Greek Elections: Amidst Anger At Mainstream Parties, High Turnout Predicted
Greeks voted Sunday in elections that are expected to yield a fragmented parliament with no decisive mandate, while the country reels under a brutal austerity program.
Polls will close at 7 p.m. Athens time (noon EDT), but a “safe” projection will not be possible until 11 p.m, according to the Ekathimerini newspaper of Greece.
Early reports suggest a high turnout.
Amidst a plethora of political parties running in the election, the conservative New Democracy (ND) party is expected to come in first, with the Socialist PASOK party finishing second. However, the two leading mainstream parties will likely have to form an uneasy coalition in order to form a new government.
PASOK, led by former Finance Minister Evangelos Venizelos, is the only one that supports Greece’s austerity program in exchange for huge bailout loans from the European Union and International Monetary Fund. Antonis Samaras, the boss of ND, has only given the austerity scheme a lukewarm endorsement.
Virtually all of the other smaller parties – regardless of political ideology -- are opposed to the bailouts and the strict economic program that Athens has imposed upon the public in response.
As a result, both ND and PASOK will likely see many of their former supporters flock to extremist parties.
Mark Lowen, a BBC correspondent in Athens, wrote: “The two big parties that have pushed through the cuts -- the Socialist PASOK and conservative New Democracy -- are expected to lose ground to a kaleidoscope of smaller, anti-austerity parties.”
Ekathimerini estimates that ND-PASOK combined will need at least 36 percent of Sunday’s poll tally to form a government with more than 151 MPs in the 300-seat Athens Parliament.
According to the latest polls, ND and PASOK combined have about 40 percent support of the electorate.
Venizelos has warned that this is the most important election Greece has faced since 1974 when the military junta collapsed.
“The result of this election will set our course,” he said in Thessaloniki.
Samaras, voting in the Peloponnese, said Greeks are voting for “their children’s future” and that the public wants “stability, security, growth and justice.”
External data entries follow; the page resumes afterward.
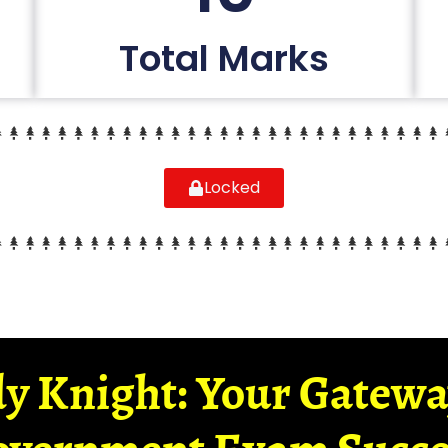
Total Marks
Locked
y Knight: Your Gatew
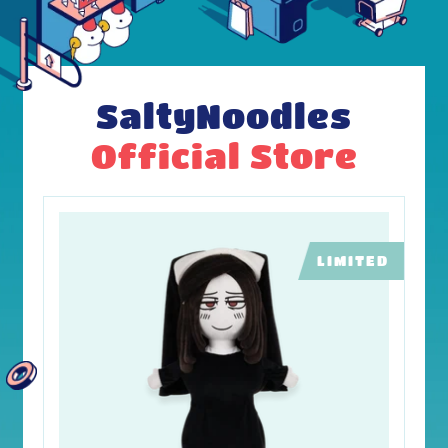
SaltyNoodles
Official Store
LIMITED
Caretaker non-party Prime Minister Lucas Papademos told reporters in Athens on Sunday: “Everyone has to weigh up their choices today and decide what the country’s course will be for the next few decades.”
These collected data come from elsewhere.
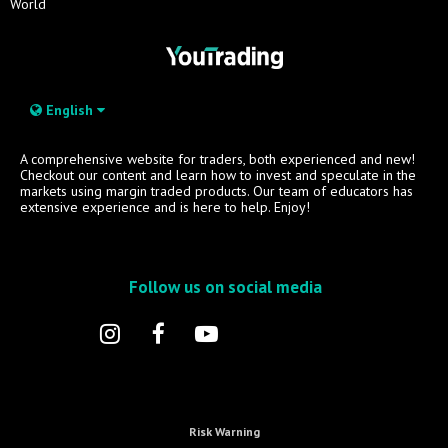
World
English
A comprehensive website for traders, both experienced and new!
Checkout our content and learn how to invest and speculate in the
markets using margin traded products. Our team of educators has
extensive experience and is here to help. Enjoy!
Follow us on social media
Risk Warning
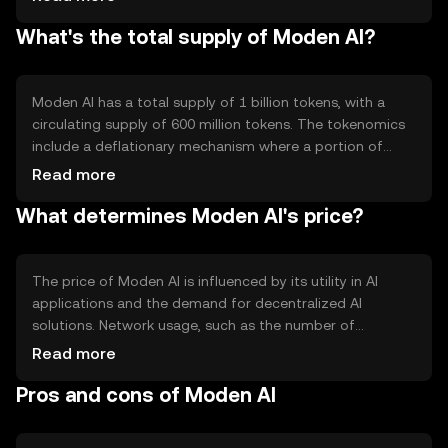
interactions between users. Notable features include a
What's the total supply of Moden AI?
decentralized marketplace for AI models and data,
allowing users to buy, sell, or share resources without
intermediaries. This setup promotes transparency and
reduces costs associated with traditional AI
Moden AI has a total supply of 1 billion tokens, with a
development.
circulating supply of 600 million tokens. The tokenomics
include a deflationary mechanism where a portion of
transaction fees is burned, reducing the total supply over
Read more
time. This mechanism aims to increase scarcity and
What determines Moden AI's price?
potentially enhance the token's value. There are no
minting processes involved, ensuring a fixed maximum
supply.
The price of Moden AI is influenced by its utility in AI
applications and the demand for decentralized AI
solutions. Network usage, such as the number of
transactions and active users, can impact its value.
Read more
Market sentiment, including investor confidence and
Pros and cons of Moden AI
interest in AI technologies, also plays a role. Regulatory
changes and competition from other AI-focused
cryptocurrencies may affect its market position.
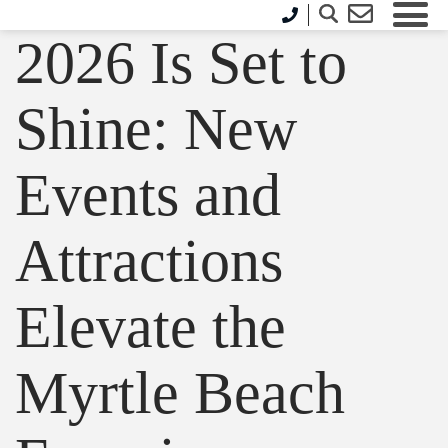
2026 Is Set to
Shine: New
Events and
Attractions
Elevate the
Myrtle Beach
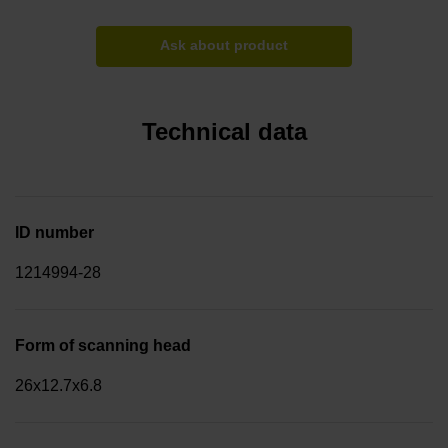
Ask about product
Technical data
ID number
1214994-28
Form of scanning head
26x12.7x6.8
However, political leaders of the far right and far left have warned voters that there is very little difference between the two principal parties.
Giorgos Karatzaferis, leader of the extreme right-wing Popular Orthodox Rally, said: “I would like to believe that Greeks will use whatever logic they have been left with.”
Samaras has tried to appeal to voters of the far right by promising to end illegal immigration.
Alexis Tsipras, head of the Coalition of the Radical Left (SYRIZA), which is expected to siphon off significant number of votes from PASOK, said: “People will send a strong message to all of Europe and will turn a new page, leaving behind the catastrophic political powers.”
If the smaller and fringe parties gain enough support to place members in parliament, Greece’s membership in the euro zone may be at great risk.
The BBC’s Lowen commented: “A fragmented political landscape that could derail Greece's international bailout and again raise questions over its continuing membership of the euro.”
Indeed, German Finance Minister Wolfgang Schauble has already warned that Greece will have to bear the consequences if its new government fails to abide by the terms of its EU bailouts.
Of equal urgency, the Athens government has to find another 11 billion euros in savings by June in order to keep the cash from the EU flowing and prevent a default.
ND and PASOK have dominated Greek politics for the past 40 years, and many are disillusioned with both.
One voter, a student named Maria, told Agence France Presse: I am going to vote one of the small parties. I have had enough of ND and PASOK. Ever since I was born people have just voted for them.